# GOAL OF THE EXERCISE
What follows is data; output all of it exactly as given.

Segment Start: DATA SECTION

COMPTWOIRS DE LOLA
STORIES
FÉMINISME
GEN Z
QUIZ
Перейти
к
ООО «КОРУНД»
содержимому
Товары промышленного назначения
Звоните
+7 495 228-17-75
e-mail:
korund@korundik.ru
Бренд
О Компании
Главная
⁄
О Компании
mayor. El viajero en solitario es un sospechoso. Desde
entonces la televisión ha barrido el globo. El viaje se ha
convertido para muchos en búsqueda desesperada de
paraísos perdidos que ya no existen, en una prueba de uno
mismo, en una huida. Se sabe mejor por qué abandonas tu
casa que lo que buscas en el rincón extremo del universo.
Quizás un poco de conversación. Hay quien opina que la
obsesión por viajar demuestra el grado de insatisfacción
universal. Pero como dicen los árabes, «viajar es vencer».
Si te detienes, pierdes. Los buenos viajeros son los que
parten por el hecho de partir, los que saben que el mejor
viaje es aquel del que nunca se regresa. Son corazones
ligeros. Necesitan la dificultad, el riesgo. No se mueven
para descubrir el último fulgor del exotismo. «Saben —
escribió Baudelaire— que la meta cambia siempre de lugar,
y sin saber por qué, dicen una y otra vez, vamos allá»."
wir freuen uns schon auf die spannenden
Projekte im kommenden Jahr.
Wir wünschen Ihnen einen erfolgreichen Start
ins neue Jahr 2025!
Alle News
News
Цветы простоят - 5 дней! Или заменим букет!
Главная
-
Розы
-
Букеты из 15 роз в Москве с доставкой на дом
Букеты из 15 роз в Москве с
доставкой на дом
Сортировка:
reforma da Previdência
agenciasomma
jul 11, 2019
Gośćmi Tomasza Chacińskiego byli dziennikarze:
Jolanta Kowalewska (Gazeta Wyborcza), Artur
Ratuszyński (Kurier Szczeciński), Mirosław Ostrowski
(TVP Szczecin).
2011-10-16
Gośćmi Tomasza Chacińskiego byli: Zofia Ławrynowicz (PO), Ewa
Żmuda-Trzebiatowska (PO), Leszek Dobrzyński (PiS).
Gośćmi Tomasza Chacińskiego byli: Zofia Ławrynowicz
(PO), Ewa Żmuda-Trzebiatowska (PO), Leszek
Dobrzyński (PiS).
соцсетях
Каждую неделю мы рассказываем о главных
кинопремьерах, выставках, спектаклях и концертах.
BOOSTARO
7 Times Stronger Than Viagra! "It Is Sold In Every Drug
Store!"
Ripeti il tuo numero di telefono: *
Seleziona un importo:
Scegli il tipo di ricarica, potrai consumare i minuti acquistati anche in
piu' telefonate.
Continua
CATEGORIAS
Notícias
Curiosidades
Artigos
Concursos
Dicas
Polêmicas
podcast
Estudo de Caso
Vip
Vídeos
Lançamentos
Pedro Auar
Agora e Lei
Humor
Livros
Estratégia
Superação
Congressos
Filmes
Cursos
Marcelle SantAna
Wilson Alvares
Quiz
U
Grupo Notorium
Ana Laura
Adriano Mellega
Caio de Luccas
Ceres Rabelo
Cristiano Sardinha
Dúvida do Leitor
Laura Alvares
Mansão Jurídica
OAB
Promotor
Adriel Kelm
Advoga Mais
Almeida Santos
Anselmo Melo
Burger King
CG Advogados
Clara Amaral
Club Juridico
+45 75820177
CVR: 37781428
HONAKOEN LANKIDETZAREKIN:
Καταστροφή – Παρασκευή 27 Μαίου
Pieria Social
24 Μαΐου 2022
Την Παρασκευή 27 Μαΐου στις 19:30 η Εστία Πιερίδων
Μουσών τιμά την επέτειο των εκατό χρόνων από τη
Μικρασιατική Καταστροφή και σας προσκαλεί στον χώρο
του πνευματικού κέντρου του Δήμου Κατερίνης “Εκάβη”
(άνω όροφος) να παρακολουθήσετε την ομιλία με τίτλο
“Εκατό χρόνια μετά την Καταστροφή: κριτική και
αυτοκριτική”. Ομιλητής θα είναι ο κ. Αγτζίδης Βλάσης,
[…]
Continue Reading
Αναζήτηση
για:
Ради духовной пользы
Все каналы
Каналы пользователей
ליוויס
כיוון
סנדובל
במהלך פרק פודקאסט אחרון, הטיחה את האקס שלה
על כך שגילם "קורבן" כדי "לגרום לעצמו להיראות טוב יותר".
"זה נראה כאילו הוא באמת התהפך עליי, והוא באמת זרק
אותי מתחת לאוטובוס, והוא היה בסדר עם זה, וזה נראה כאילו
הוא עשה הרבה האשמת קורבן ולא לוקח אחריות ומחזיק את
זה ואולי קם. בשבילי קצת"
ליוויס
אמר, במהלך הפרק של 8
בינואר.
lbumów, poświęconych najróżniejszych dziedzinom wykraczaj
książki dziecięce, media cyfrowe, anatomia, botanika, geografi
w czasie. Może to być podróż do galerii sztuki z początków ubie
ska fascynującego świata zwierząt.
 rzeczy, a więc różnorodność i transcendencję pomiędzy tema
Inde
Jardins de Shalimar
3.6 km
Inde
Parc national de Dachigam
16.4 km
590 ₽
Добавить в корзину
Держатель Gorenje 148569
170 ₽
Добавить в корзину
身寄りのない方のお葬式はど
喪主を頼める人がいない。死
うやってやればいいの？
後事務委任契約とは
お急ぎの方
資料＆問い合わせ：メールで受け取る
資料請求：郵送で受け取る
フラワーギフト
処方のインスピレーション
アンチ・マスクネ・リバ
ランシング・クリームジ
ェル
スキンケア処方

Segment End: DATA SECTION

# OUTPUT
COMPTWOIRS DE LOLA
STORIES
FÉMINISME
GEN Z
QUIZ
Перейти
к
ООО «КОРУНД»
содержимому
Товары промышленного назначения
Звоните
+7 495 228-17-75
e-mail:
korund@korundik.ru
Бренд
О Компании
Главная
⁄
О Компании
mayor. El viajero en solitario es un sospechoso. Desde
entonces la televisión ha barrido el globo. El viaje se ha
convertido para muchos en búsqueda desesperada de
paraísos perdidos que ya no existen, en una prueba de uno
mismo, en una huida. Se sabe mejor por qué abandonas tu
casa que lo que buscas en el rincón extremo del universo.
Quizás un poco de conversación. Hay quien opina que la
obsesión por viajar demuestra el grado de insatisfacción
universal. Pero como dicen los árabes, «viajar es vencer».
Si te detienes, pierdes. Los buenos viajeros son los que
parten por el hecho de partir, los que saben que el mejor
viaje es aquel del que nunca se regresa. Son corazones
ligeros. Necesitan la dificultad, el riesgo. No se mueven
para descubrir el último fulgor del exotismo. «Saben —
escribió Baudelaire— que la meta cambia siempre de lugar,
y sin saber por qué, dicen una y otra vez, vamos allá»."
wir freuen uns schon auf die spannenden
Projekte im kommenden Jahr.
Wir wünschen Ihnen einen erfolgreichen Start
ins neue Jahr 2025!
Alle News
News
Цветы простоят - 5 дней! Или заменим букет!
Главная
-
Розы
-
Букеты из 15 роз в Москве с доставкой на дом
Букеты из 15 роз в Москве с
доставкой на дом
Сортировка:
reforma da Previdência
agenciasomma
jul 11, 2019
Gośćmi Tomasza Chacińskiego byli dziennikarze:
Jolanta Kowalewska (Gazeta Wyborcza), Artur
Ratuszyński (Kurier Szczeciński), Mirosław Ostrowski
(TVP Szczecin).
2011-10-16
Gośćmi Tomasza Chacińskiego byli: Zofia Ławrynowicz (PO), Ewa
Żmuda-Trzebiatowska (PO), Leszek Dobrzyński (PiS).
Gośćmi Tomasza Chacińskiego byli: Zofia Ławrynowicz
(PO), Ewa Żmuda-Trzebiatowska (PO), Leszek
Dobrzyński (PiS).
соцсетях
Каждую неделю мы рассказываем о главных
кинопремьерах, выставках, спектаклях и концертах.
BOOSTARO
7 Times Stronger Than Viagra! "It Is Sold In Every Drug
Store!"
Ripeti il tuo numero di telefono: *
Seleziona un importo:
Scegli il tipo di ricarica, potrai consumare i minuti acquistati anche in
piu' telefonate.
Continua
CATEGORIAS
Notícias
Curiosidades
Artigos
Concursos
Dicas
Polêmicas
podcast
Estudo de Caso
Vip
Vídeos
Lançamentos
Pedro Auar
Agora e Lei
Humor
Livros
Estratégia
Superação
Congressos
Filmes
Cursos
Marcelle SantAna
Wilson Alvares
Quiz
U
Grupo Notorium
Ana Laura
Adriano Mellega
Caio de Luccas
Ceres Rabelo
Cristiano Sardinha
Dúvida do Leitor
Laura Alvares
Mansão Jurídica
OAB
Promotor
Adriel Kelm
Advoga Mais
Almeida Santos
Anselmo Melo
Burger King
CG Advogados
Clara Amaral
Club Juridico
+45 75820177
CVR: 37781428
HONAKOEN LANKIDETZAREKIN:
Καταστροφή – Παρασκευή 27 Μαίου
Pieria Social
24 Μαΐου 2022
Την Παρασκευή 27 Μαΐου στις 19:30 η Εστία Πιερίδων
Μουσών τιμά την επέτειο των εκατό χρόνων από τη
Μικρασιατική Καταστροφή και σας προσκαλεί στον χώρο
του πνευματικού κέντρου του Δήμου Κατερίνης “Εκάβη”
(άνω όροφος) να παρακολουθήσετε την ομιλία με τίτλο
“Εκατό χρόνια μετά την Καταστροφή: κριτική και
αυτοκριτική”. Ομιλητής θα είναι ο κ. Αγτζίδης Βλάσης,
[…]
Continue Reading
Αναζήτηση
για:
Ради духовной пользы
Все каналы
Каналы пользователей
ליוויס
כיוון
סנדובל
במהלך פרק פודקאסט אחרון, הטיחה את האקס שלה
על כך שגילם "קורבן" כדי "לגרום לעצמו להיראות טוב יותר".
"זה נראה כאילו הוא באמת התהפך עליי, והוא באמת זרק
אותי מתחת לאוטובוס, והוא היה בסדר עם זה, וזה נראה כאילו
הוא עשה הרבה האשמת קורבן ולא לוקח אחריות ומחזיק את
זה ואולי קם. בשבילי קצת"
ליוויס
אמר, במהלך הפרק של 8
בינואר.
lbumów, poświęconych najróżniejszych dziedzinom wykraczaj
książki dziecięce, media cyfrowe, anatomia, botanika, geografi
w czasie. Może to być podróż do galerii sztuki z początków ubie
ska fascynującego świata zwierząt.
 rzeczy, a więc różnorodność i transcendencję pomiędzy tema
Inde
Jardins de Shalimar
3.6 km
Inde
Parc national de Dachigam
16.4 km
590 ₽
Добавить в корзину
Держатель Gorenje 148569
170 ₽
Добавить в корзину
身寄りのない方のお葬式はど
喪主を頼める人がいない。死
うやってやればいいの？
後事務委任契約とは
お急ぎの方
資料＆問い合わせ：メールで受け取る
資料請求：郵送で受け取る
フラワーギフト
処方のインスピレーション
アンチ・マスクネ・リバ
ランシング・クリームジ
ェル
スキンケア処方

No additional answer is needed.